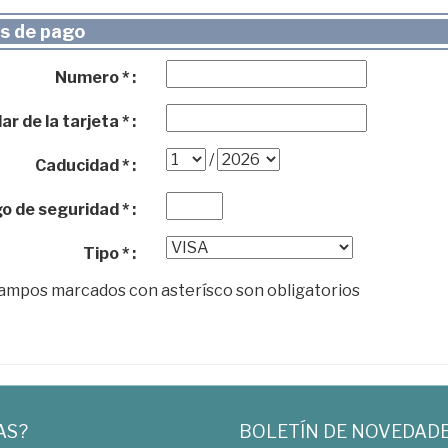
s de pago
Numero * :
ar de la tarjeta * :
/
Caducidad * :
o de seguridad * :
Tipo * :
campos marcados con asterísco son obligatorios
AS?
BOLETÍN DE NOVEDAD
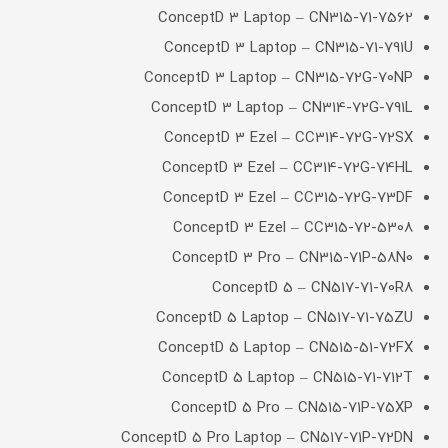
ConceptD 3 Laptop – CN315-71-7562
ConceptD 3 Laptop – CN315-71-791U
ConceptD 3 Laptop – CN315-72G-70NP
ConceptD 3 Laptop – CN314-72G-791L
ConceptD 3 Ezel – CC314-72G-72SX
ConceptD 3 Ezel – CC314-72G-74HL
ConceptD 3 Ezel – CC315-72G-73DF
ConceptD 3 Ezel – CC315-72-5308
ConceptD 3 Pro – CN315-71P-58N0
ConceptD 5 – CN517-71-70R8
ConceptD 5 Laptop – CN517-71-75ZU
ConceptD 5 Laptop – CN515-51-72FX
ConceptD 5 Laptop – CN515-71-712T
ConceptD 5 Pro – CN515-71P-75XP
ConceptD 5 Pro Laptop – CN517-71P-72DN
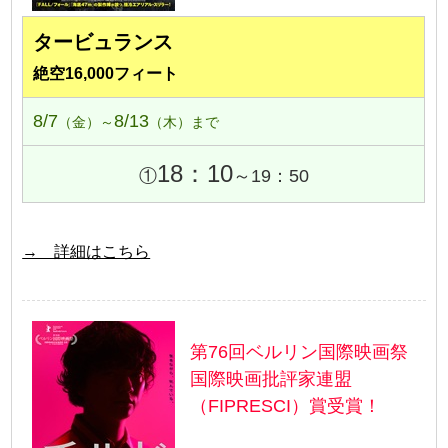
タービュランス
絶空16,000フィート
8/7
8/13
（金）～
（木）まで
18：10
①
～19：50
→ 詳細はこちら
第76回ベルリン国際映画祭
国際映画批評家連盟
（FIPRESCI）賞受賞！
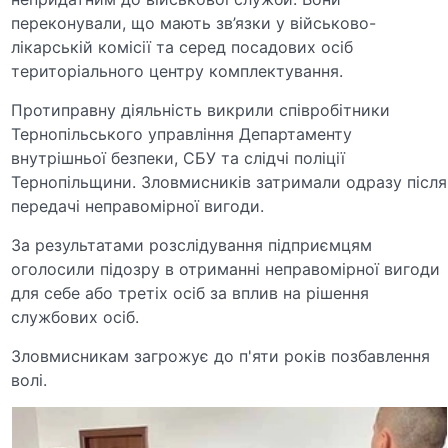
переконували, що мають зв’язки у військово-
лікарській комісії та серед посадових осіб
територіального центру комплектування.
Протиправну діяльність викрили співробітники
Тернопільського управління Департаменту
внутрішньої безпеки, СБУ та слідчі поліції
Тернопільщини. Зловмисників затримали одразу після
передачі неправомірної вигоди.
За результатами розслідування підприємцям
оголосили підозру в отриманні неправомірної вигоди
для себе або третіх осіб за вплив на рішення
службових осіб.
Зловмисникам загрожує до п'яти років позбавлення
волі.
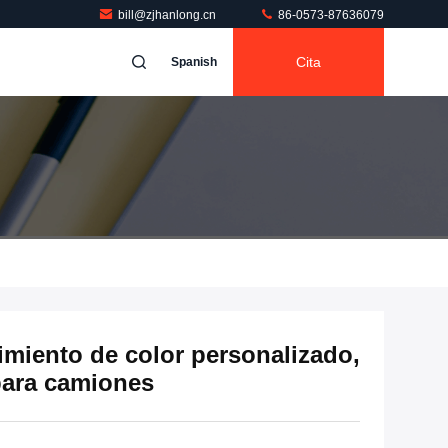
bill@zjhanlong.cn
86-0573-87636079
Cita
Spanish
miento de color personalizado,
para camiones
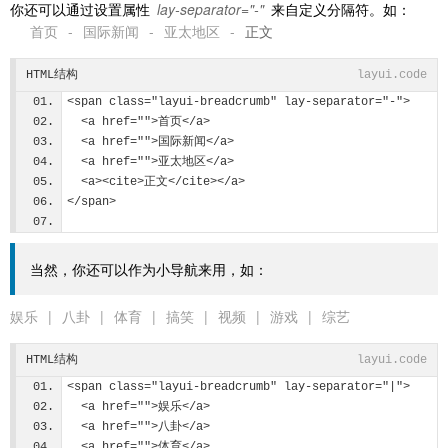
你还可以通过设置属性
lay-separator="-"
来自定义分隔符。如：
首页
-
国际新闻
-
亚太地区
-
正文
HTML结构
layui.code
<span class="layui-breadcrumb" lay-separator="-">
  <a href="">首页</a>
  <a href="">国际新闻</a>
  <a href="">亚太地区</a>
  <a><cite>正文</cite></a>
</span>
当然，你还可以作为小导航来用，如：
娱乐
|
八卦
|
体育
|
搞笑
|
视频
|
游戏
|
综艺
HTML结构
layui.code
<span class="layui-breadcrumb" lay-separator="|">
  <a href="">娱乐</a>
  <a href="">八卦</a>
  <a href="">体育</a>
┄┄┄┄┄┄┄┄┄┄┄┄┄┄┄┄┄┄┄┄
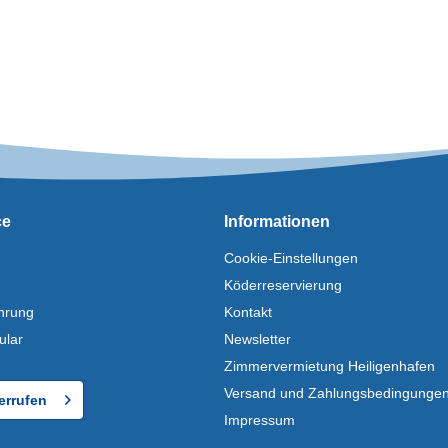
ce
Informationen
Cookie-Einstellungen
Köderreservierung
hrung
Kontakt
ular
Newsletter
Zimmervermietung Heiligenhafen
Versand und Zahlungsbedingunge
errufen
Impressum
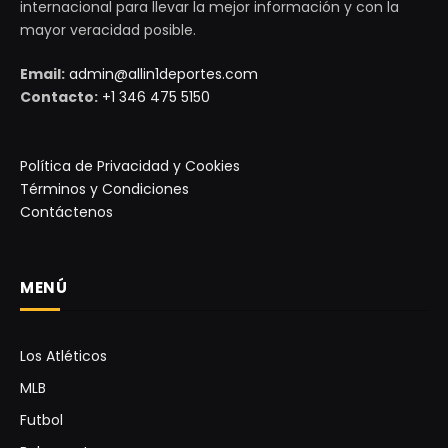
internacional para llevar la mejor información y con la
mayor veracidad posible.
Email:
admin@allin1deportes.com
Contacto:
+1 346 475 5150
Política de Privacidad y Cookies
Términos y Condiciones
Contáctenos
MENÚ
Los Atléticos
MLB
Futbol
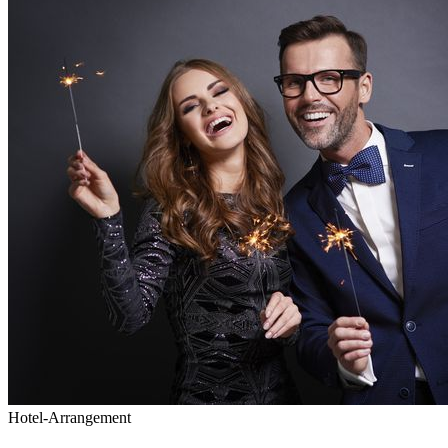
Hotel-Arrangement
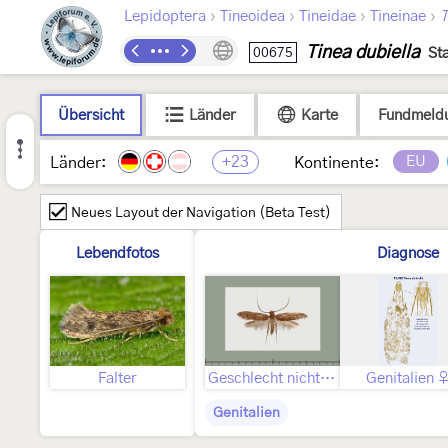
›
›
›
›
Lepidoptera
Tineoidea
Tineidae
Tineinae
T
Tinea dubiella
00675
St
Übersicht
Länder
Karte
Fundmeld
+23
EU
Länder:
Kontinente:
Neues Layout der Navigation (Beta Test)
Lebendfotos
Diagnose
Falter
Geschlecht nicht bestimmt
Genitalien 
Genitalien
┄┄┄┄┄┄┄┄┄┄┄┄┄┄┄┄┄┄┄┄
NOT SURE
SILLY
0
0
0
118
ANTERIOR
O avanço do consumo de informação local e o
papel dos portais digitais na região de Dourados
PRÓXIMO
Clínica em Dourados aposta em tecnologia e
┄┄┄┄┄┄┄┄┄┄┄┄┄┄┄┄┄┄┄┄
▸ Work request:
Which of the lines in the material above contain "breadcrumb"? Copy each one out.

▸ The answer:
<span class="layui-breadcrumb" lay-separator="-">
<span class="layui-breadcrumb" lay-separator="|">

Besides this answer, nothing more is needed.